In the records below, print each line exactly and leave every image out.

Data for processing:
------
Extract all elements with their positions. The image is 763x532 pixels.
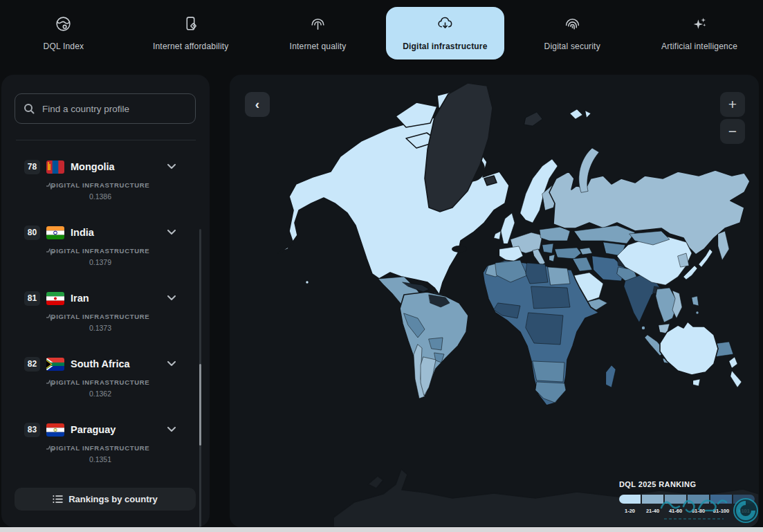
rank-badge: 83 (24, 423, 40, 437)
legend-title: DQL 2025 RANKING (619, 480, 755, 488)
page-bottom-edge (0, 527, 763, 532)
map-region-egypt[interactable] (548, 267, 570, 285)
great-lakes (452, 246, 467, 253)
chevron-down-icon[interactable] (167, 295, 176, 301)
map-region-turkey[interactable] (555, 248, 581, 259)
chevron-down-icon[interactable] (167, 427, 176, 432)
zoom-out-button[interactable]: − (720, 119, 745, 144)
country-row-south-africa[interactable]: 82 South Africa DIGITAL INFRASTRUCTURE 0… (1, 356, 199, 416)
map-region-new-zealand[interactable] (729, 357, 737, 368)
metric-value: 0.1351 (24, 455, 176, 464)
legend-label: 21-40 (642, 508, 663, 514)
country-name: South Africa (71, 358, 161, 369)
chevron-down-icon[interactable] (167, 164, 176, 169)
country-row-mongolia[interactable]: 78 Mongolia DIGITAL INFRASTRUCTURE 0.138… (1, 158, 199, 219)
tab-dql-index[interactable]: DQL Index (0, 0, 127, 66)
map-region-west-africa[interactable] (494, 303, 520, 318)
legend-label: 41-60 (665, 508, 686, 514)
metric-value: 0.1373 (24, 324, 176, 332)
map-region-sudan-chad[interactable] (531, 286, 570, 309)
map-region-japan[interactable] (683, 266, 697, 279)
country-search[interactable] (15, 93, 196, 124)
map-back-button[interactable]: ‹ (245, 92, 270, 117)
map-region-philippines[interactable] (696, 311, 699, 315)
country-metric: DIGITAL INFRASTRUCTURE 0.1373 (24, 313, 176, 332)
legend-labels: 1-20 21-40 41-60 61-80 81-100 >101 (619, 508, 755, 514)
country-metric: DIGITAL INFRASTRUCTURE 0.1362 (24, 378, 176, 398)
search-icon (24, 103, 35, 114)
sidebar-scrollbar-track (199, 229, 201, 527)
country-row-iran[interactable]: 81 Iran DIGITAL INFRASTRUCTURE 0.1373 (1, 290, 199, 351)
map-region-caucasus[interactable] (580, 248, 592, 255)
map-region-libya[interactable] (526, 263, 548, 284)
tab-label: Internet affordability (153, 42, 229, 51)
tab-internet-affordability[interactable]: Internet affordability (127, 0, 255, 66)
flag-paraguay (46, 423, 64, 437)
country-row-india[interactable]: 80 India DIGITAL INFRASTRUCTURE 0.1379 (1, 224, 199, 285)
cloud-download-icon (436, 15, 454, 35)
rankings-by-country-button[interactable]: Rankings by country (15, 488, 196, 511)
rank-badge: 78 (24, 160, 40, 174)
country-name: Mongolia (71, 161, 161, 172)
map-region-sri-lanka[interactable] (641, 326, 645, 330)
country-name: Paraguay (71, 424, 161, 435)
map-region-madagascar[interactable] (606, 365, 616, 387)
legend-swatch (619, 495, 641, 504)
map-region-australia[interactable] (660, 322, 718, 375)
chevron-down-icon[interactable] (167, 230, 176, 235)
search-input[interactable] (41, 103, 187, 115)
map-region-namibia-botswana[interactable] (533, 361, 564, 382)
map-region-svalbard[interactable] (524, 112, 542, 126)
legend-swatch (642, 495, 663, 504)
map-region-tasmania[interactable] (693, 379, 700, 386)
tab-label: Digital infrastructure (403, 42, 487, 51)
map-region-franz-josef-land[interactable] (570, 109, 582, 119)
tab-internet-quality[interactable]: Internet quality (255, 0, 382, 66)
country-name: India (71, 227, 161, 238)
activity-icon (46, 248, 55, 255)
map-region-franz-josef-land[interactable] (585, 111, 591, 118)
map-region-balkans[interactable] (542, 244, 553, 253)
tab-label: Artificial intelligence (661, 42, 737, 51)
metric-value: 0.1379 (24, 258, 176, 266)
country-name: Iran (71, 293, 161, 304)
map-region-south-africa[interactable] (535, 382, 566, 403)
country-metric: DIGITAL INFRASTRUCTURE 0.1351 (24, 444, 176, 464)
rank-badge: 81 (24, 291, 40, 306)
map-region-eastern-europe[interactable] (540, 227, 570, 241)
rankings-button-label: Rankings by country (68, 494, 158, 504)
legend-label: 81-100 (710, 508, 732, 514)
activity-icon (46, 314, 55, 321)
zoom-in-button[interactable]: + (720, 92, 745, 117)
sparkles-icon (691, 15, 708, 35)
map-region-new-zealand[interactable] (730, 371, 742, 387)
divider (16, 140, 196, 140)
map-region-hawaii[interactable] (306, 281, 309, 284)
map-region-iraq-syria[interactable] (573, 257, 592, 271)
map-region-kazakhstan[interactable] (574, 226, 635, 244)
map-region-greece[interactable] (549, 255, 555, 262)
map-region-antarctic-island[interactable] (368, 476, 383, 488)
tab-label: Digital security (544, 42, 600, 51)
list-icon (53, 495, 63, 504)
legend-swatch (665, 495, 686, 504)
map-legend: DQL 2025 RANKING 1-20 21-40 41-60 61-80 … (619, 480, 755, 514)
tab-digital-infrastructure[interactable]: Digital infrastructure (381, 0, 508, 66)
map-region-ireland[interactable] (494, 231, 501, 239)
activity-icon (46, 380, 55, 387)
country-metric: DIGITAL INFRASTRUCTURE 0.1379 (24, 247, 176, 266)
map-region-kamchatka[interactable] (718, 231, 729, 260)
chevron-down-icon[interactable] (167, 361, 176, 367)
app-screen: DQL Index Internet affordability Interne… (0, 0, 763, 532)
globe-icon (55, 15, 72, 35)
activity-icon (46, 183, 55, 190)
tab-digital-security[interactable]: Digital security (508, 0, 636, 66)
map-region-philippines[interactable] (692, 296, 699, 306)
sidebar-scrollbar-thumb[interactable] (199, 364, 201, 446)
flag-south-africa (46, 358, 64, 371)
flag-india (46, 226, 64, 239)
legend-swatch (733, 495, 755, 504)
fingerprint-icon (564, 15, 581, 35)
country-row-paraguay[interactable]: 83 Paraguay DIGITAL INFRASTRUCTURE 0.135… (1, 421, 199, 482)
tab-artificial-intelligence[interactable]: Artificial intelligence (636, 0, 763, 66)
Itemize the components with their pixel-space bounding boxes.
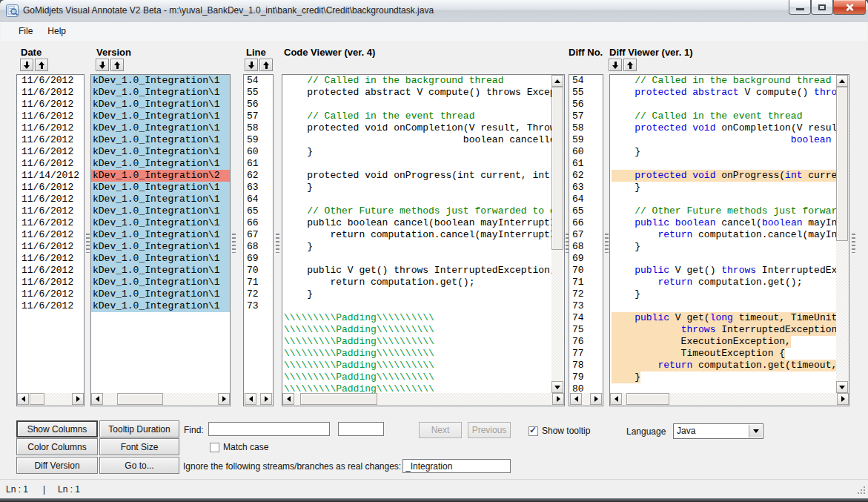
------
Output below:
Extract all elements with their positions. The image is 763x532 pixels.
rank-badge: 83 (24, 423, 40, 437)
legend-title: DQL 2025 RANKING (619, 480, 755, 488)
page-bottom-edge (0, 527, 763, 532)
map-region-egypt[interactable] (548, 267, 570, 285)
great-lakes (452, 246, 467, 253)
chevron-down-icon[interactable] (167, 295, 176, 301)
map-region-turkey[interactable] (555, 248, 581, 259)
chevron-down-icon[interactable] (167, 427, 176, 432)
zoom-out-button[interactable]: − (720, 119, 745, 144)
country-row-south-africa[interactable]: 82 South Africa DIGITAL INFRASTRUCTURE 0… (1, 356, 199, 416)
map-region-new-zealand[interactable] (729, 357, 737, 368)
metric-value: 0.1351 (24, 455, 176, 464)
legend-label: 21-40 (642, 508, 663, 514)
country-name: South Africa (71, 358, 161, 369)
chevron-down-icon[interactable] (167, 164, 176, 169)
country-row-mongolia[interactable]: 78 Mongolia DIGITAL INFRASTRUCTURE 0.138… (1, 158, 199, 219)
tab-dql-index[interactable]: DQL Index (0, 0, 127, 66)
map-region-west-africa[interactable] (494, 303, 520, 318)
legend-label: 41-60 (665, 508, 686, 514)
metric-value: 0.1373 (24, 324, 176, 332)
map-region-sudan-chad[interactable] (531, 286, 570, 309)
map-region-japan[interactable] (683, 266, 697, 279)
country-search[interactable] (15, 93, 196, 124)
map-back-button[interactable]: ‹ (245, 92, 270, 117)
map-region-philippines[interactable] (696, 311, 699, 315)
country-metric: DIGITAL INFRASTRUCTURE 0.1373 (24, 313, 176, 332)
legend-labels: 1-20 21-40 41-60 61-80 81-100 >101 (619, 508, 755, 514)
country-metric: DIGITAL INFRASTRUCTURE 0.1362 (24, 378, 176, 398)
search-icon (24, 103, 35, 114)
sidebar-scrollbar-track (199, 229, 201, 527)
country-row-iran[interactable]: 81 Iran DIGITAL INFRASTRUCTURE 0.1373 (1, 290, 199, 351)
map-region-caucasus[interactable] (580, 248, 592, 255)
map-region-libya[interactable] (526, 263, 548, 284)
tab-label: Internet affordability (153, 42, 229, 51)
tab-internet-affordability[interactable]: Internet affordability (127, 0, 255, 66)
flag-paraguay (46, 423, 64, 437)
country-row-india[interactable]: 80 India DIGITAL INFRASTRUCTURE 0.1379 (1, 224, 199, 285)
cloud-download-icon (436, 15, 454, 35)
rankings-by-country-button[interactable]: Rankings by country (15, 488, 196, 511)
rank-badge: 78 (24, 160, 40, 174)
country-name: Mongolia (71, 161, 161, 172)
map-region-sri-lanka[interactable] (641, 326, 645, 330)
country-name: Paraguay (71, 424, 161, 435)
map-region-madagascar[interactable] (606, 365, 616, 387)
legend-swatch (619, 495, 641, 504)
map-region-australia[interactable] (660, 322, 718, 375)
chevron-down-icon[interactable] (167, 230, 176, 235)
search-input[interactable] (41, 103, 187, 115)
map-region-namibia-botswana[interactable] (533, 361, 564, 382)
map-region-svalbard[interactable] (524, 112, 542, 126)
legend-swatch (642, 495, 663, 504)
map-region-tasmania[interactable] (693, 379, 700, 386)
tab-label: Digital infrastructure (403, 42, 487, 51)
map-region-franz-josef-land[interactable] (570, 109, 582, 119)
tab-internet-quality[interactable]: Internet quality (255, 0, 382, 66)
country-name: India (71, 227, 161, 238)
activity-icon (46, 248, 55, 255)
map-region-franz-josef-land[interactable] (585, 111, 591, 118)
map-region-balkans[interactable] (542, 244, 553, 253)
tab-label: Artificial intelligence (661, 42, 737, 51)
metric-value: 0.1379 (24, 258, 176, 266)
country-name: Iran (71, 293, 161, 304)
map-region-south-africa[interactable] (535, 382, 566, 403)
country-metric: DIGITAL INFRASTRUCTURE 0.1351 (24, 444, 176, 464)
rank-badge: 81 (24, 291, 40, 306)
map-region-eastern-europe[interactable] (540, 227, 570, 241)
rankings-button-label: Rankings by country (68, 494, 158, 504)
legend-label: 81-100 (710, 508, 732, 514)
activity-icon (46, 314, 55, 321)
zoom-in-button[interactable]: + (720, 92, 745, 117)
sparkles-icon (691, 15, 708, 35)
map-region-new-zealand[interactable] (730, 371, 742, 387)
divider (16, 140, 196, 140)
map-region-hawaii[interactable] (306, 281, 309, 284)
map-region-iraq-syria[interactable] (573, 257, 592, 271)
map-region-kazakhstan[interactable] (574, 226, 635, 244)
map-region-greece[interactable] (549, 255, 555, 262)
map-region-antarctic-island[interactable] (368, 476, 383, 488)
tab-label: Digital security (544, 42, 600, 51)
list-icon (53, 495, 63, 504)
legend-swatch (665, 495, 686, 504)
map-legend: DQL 2025 RANKING 1-20 21-40 41-60 61-80 … (619, 480, 755, 514)
tab-digital-infrastructure[interactable]: Digital infrastructure (381, 0, 508, 66)
map-region-ireland[interactable] (494, 231, 501, 239)
activity-icon (46, 380, 55, 387)
country-metric: DIGITAL INFRASTRUCTURE 0.1379 (24, 247, 176, 266)
map-region-kamchatka[interactable] (718, 231, 729, 260)
chevron-down-icon[interactable] (167, 361, 176, 367)
app-screen: DQL Index Internet affordability Interne… (0, 0, 763, 532)
globe-icon (55, 15, 72, 35)
activity-icon (46, 183, 55, 190)
tab-digital-security[interactable]: Digital security (508, 0, 636, 66)
map-region-philippines[interactable] (692, 296, 699, 306)
sidebar-scrollbar-thumb[interactable] (199, 364, 201, 446)
flag-south-africa (46, 358, 64, 371)
flag-india (46, 226, 64, 239)
legend-swatch (733, 495, 755, 504)
fingerprint-icon (564, 15, 581, 35)
country-row-paraguay[interactable]: 83 Paraguay DIGITAL INFRASTRUCTURE 0.135… (1, 421, 199, 482)
tab-artificial-intelligence[interactable]: Artificial intelligence (636, 0, 763, 66)
Itemize the components with their pixel-space bounding boxes.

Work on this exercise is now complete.